Division of Physical Therapy and Rehabilitation Medicine, University of Fukui Hospital, Fukui, Japan Department of Orthopaedics and Rehabilitation Medicine, Faculty of Medical Sciences, University of Fukui, Fukui 910-1193, Japan Pain Research Center, Kansai University of Health Sciences, Kumatori, Osaka 590-0482, Japan.

Published: September 2014

Although transcutaneous electrical nerve stimulation (TENS) is widely used for the treatment of neuropathic pain, its effectiveness and mechanism of action in reducing neuropathic pain remain uncertain. We investigated the effects of early TENS (starting from the day after surgery) in mice with neuropathic pain, on hyperalgesia, glial cell activation, pain transmission neuron sensitization, expression of proinflammatory cytokines, and opioid receptors in the spinal dorsal horn. Following nerve injury, TENS and behavioral tests were performed every day. Immunohistochemical, immunoblot, and flow cytometric analysis of the lumbar spinal cord were performed after 8 days. Early TENS reduced mechanical and thermal hyperalgesia and decreased the activation of microglia and astrocytes (P<0.05). In contrast, the application of TENS at 1 week (TENS-1w) or 2 weeks (TENS-2w) after injury was ineffective in reducing hyperalgesia (mechanical and thermal) or activation of microglia and astrocytes. Early TENS decreased p-p38 within microglia (P<0.05), the expression levels of protein kinase C (PKC-γ), and phosphorylated anti-phospho-cyclic AMP response element-binding protein (p-CREB) in the superficial spinal dorsal horn neurons (P<0.05), mitogen-activated protein (MAP) kinases, and proinflammatory cytokines, and increased the expression levels of opioid receptors (P<0.05).
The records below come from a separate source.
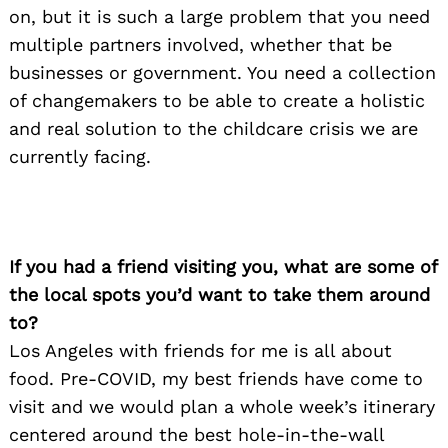
on, but it is such a large problem that you need
multiple partners involved, whether that be
businesses or government. You need a collection
of changemakers to be able to create a holistic
and real solution to the childcare crisis we are
currently facing.
Search
for:
If you had a friend visiting you, what are some of
the local spots you’d want to take them around
to?
Los Angeles with friends for me is all about
food. Pre-COVID, my best friends have come to
visit and we would plan a whole week’s itinerary
centered around the best hole-in-the-wall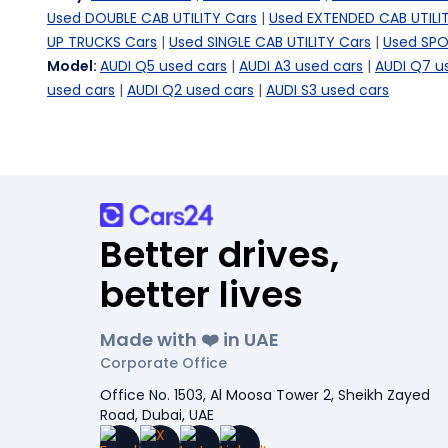
Used DOUBLE CAB UTILITY Cars
|
Used EXTENDED CAB UTILI
UP TRUCKS Cars
|
Used SINGLE CAB UTILITY Cars
|
Used SPO
Model
:
AUDI Q5 used cars
|
AUDI A3 used cars
|
AUDI Q7 u
used cars
|
AUDI Q2 used cars
|
AUDI S3 used cars
Better drives,
better lives
Made with ❤️ in UAE
Corporate Office
Office No. 1503, Al Moosa Tower 2, Sheikh Zayed
Road, Dubai, UAE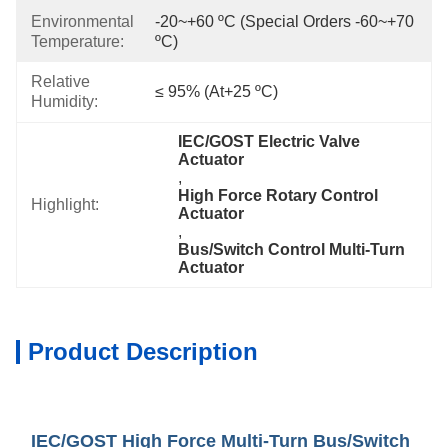
Environmental
-20~+60 ºC (special Orders -60~+70 
Temperature:
ºC)
Relative
≤ 95% (at+25 ºC)
Humidity:
IEC/GOST Electric Valve 
Actuator
, 
High Force Rotary Control 
Highlight:
Actuator
, 
Bus/Switch Control Multi-Turn 
Actuator
Product Description
IEC/GOST High Force Multi-Turn Bus/Switch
The results suggested that the application of early TENS relieved hyperalgesia in our mouse model of neuropathic pain by inhibiting glial activation, MAP kinase activation, PKC-γ, and p-CREB expression, and proinflammatory cytokines expression, as well as maintenance of spinal opioid receptors. The findings indicate that TENS treatment is more effective when applied as early after nerve injury as possible.